Quel est le rôle du Syndicat Mixte de la Diège dans cette démarche ?

Le rôle du Syndicat est ici multiple. Il fait office d’animateur, que ce soit dans la maitrise d’ouvrage, grâce aux partenaires, il finance des travaux de restauration et d’entretien des rivières et zones humides de son territoire. Le Syndicat assure la mise en œuvre des travaux, de la  négociation avec les propriétaires à la prestation de l’entreprise qui réalise les travaux, en passant par la phase de réflexion avec les différentes institutions techniques et réglementaires (ONEMA, ONCFS, Rural Concept, CATZH, LPO, fédération de pêche de l’Aveyron, Direction Départementales des Territoires, Conservatoire Botanique National des Pyrénées et de Midi-Pyrénées...). L’implication des élus du Syndicat Mixte de la Diège a été primordiale, car ils ont mutualisé les travaux ce qui a permis un engagement financier sur ce secteur bénéfique à l’ensemble du territoire. Ceci n’aurait probablement pas été aussi simple avec le seul engagement des communes de Villeneuve et de Salles Courbatiers.
 

Quels sont les intérêts de ce type de restauration?

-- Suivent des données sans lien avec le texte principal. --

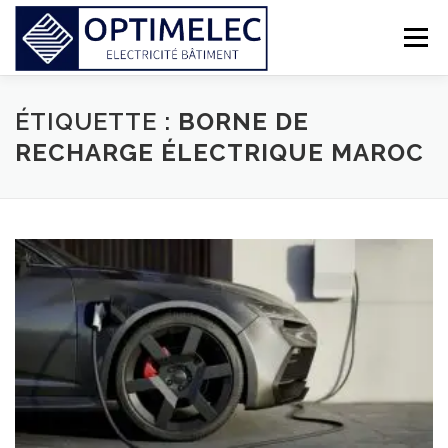
Aller
au
Menu
contenu
ÉLECTRICITÉ GÉNÉRALE
BORNE DE RECHARGE
ÉTIQUETTE :
BORNE DE
RECHARGE ÉLECTRIQUE MAROC
SERVICES
ACTUALITÉS
CONTACT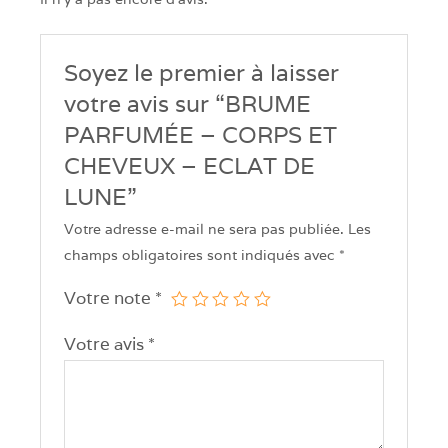
Soyez le premier à laisser
votre avis sur “BRUME
PARFUMÉE – CORPS ET
CHEVEUX – ECLAT DE
LUNE”
Votre adresse e-mail ne sera pas publiée.
Les
champs obligatoires sont indiqués avec
*
Votre note
*
Votre avis
*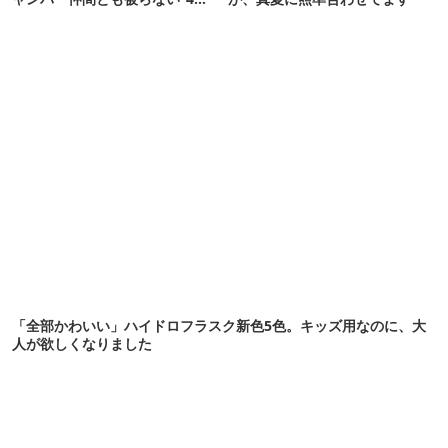
イテムを発表
「全部かわいい」ハイドロフラスク新色5色。キッズ用なのに、大
人が欲しくなりました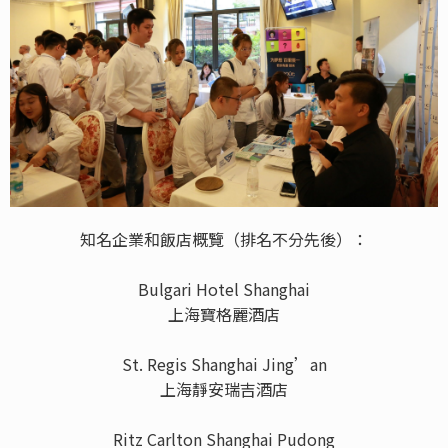
知名企業和飯店概覽（排名不分先後）：
Bulgari Hotel Shanghai
上海寶格麗酒店
St. Regis Shanghai Jing’an
上海靜安瑞吉酒店
Ritz Carlton Shanghai Pudong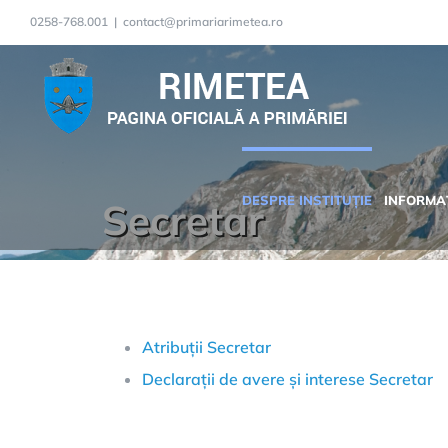
Skip
0258-768.001
|
contact@primariarimetea.ro
to
content
DESPRE INSTITUȚIE
INFORMAȚ
Secretar
Atribuții Secretar
Declarații de avere și interese Secretar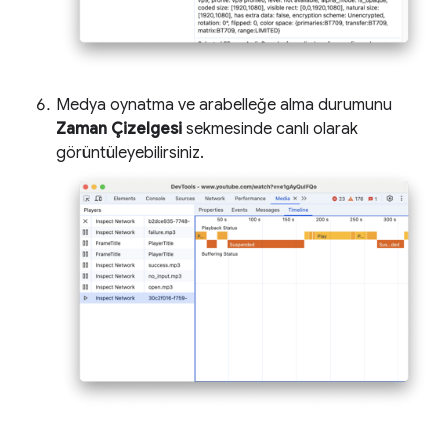
Medya oynatma ve arabelleğe alma durumunu
Zaman Çizelgesi
sekmesinde canlı olarak
görüntüleyebilirsiniz.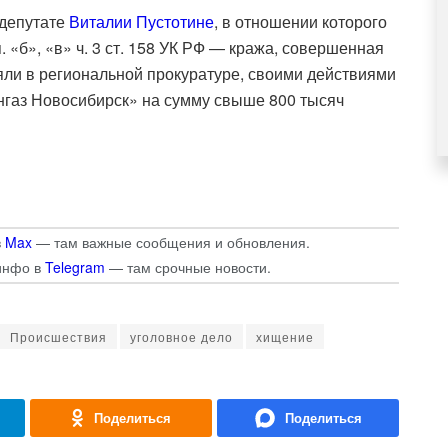
 депутате
Виталии Пустотине
, в отношении которого
 «б», «в» ч. 3 ст. 158 УК РФ — кража, совершенная
няли в региональной прокуратуре, своими действиями
газ Новосибирск» на сумму свыше 800 тысяч
в
Max
— там важные сообщения и обновления.
инфо в
Telegram
— там срочные новости.
Происшествия
уголовное дело
хищение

Au delà de l’aspect de biodiversité, qui prend ici tout son sens, La restauration ou le maintien des zones humides de notre territoire représente l’enjeu principal de la gestion de la ressource. De plus, les surfaces reconquises assurent également un soutien d’étiage. Aussi, grâce à l expérience de Montaris, nous possédons un argumentaire, pour convaincre tous les propriétaires de restaurer ces zones quand cela est possible. D’autres projets sont en cours de réalisation comme sur le ruisseau Audiernes ou une zone de 3 Ha nous offre une opportunité de restauration suite à l’abattage par le propriétaire des peupliers. Aujourd’hui, la valorisation et l’ouverture au public du site que soutient le Conseil Départemental de l’Aveyron, nous permet d’avoir un outil de sensibilisation concret aux zones humides. Le public touché est large et varié, il est aussi bien à destination d’un public scolaire que des ornithologues confirmés où d’autres techniciens et chargés de mission intéressés par la démarche.

Enfin, l’appropriation par les élus et habitants du territoire permet au Syndicat d’avoir un ancrage fort favorable à l'émergence de nouveau projet de restauration des milieux naturels.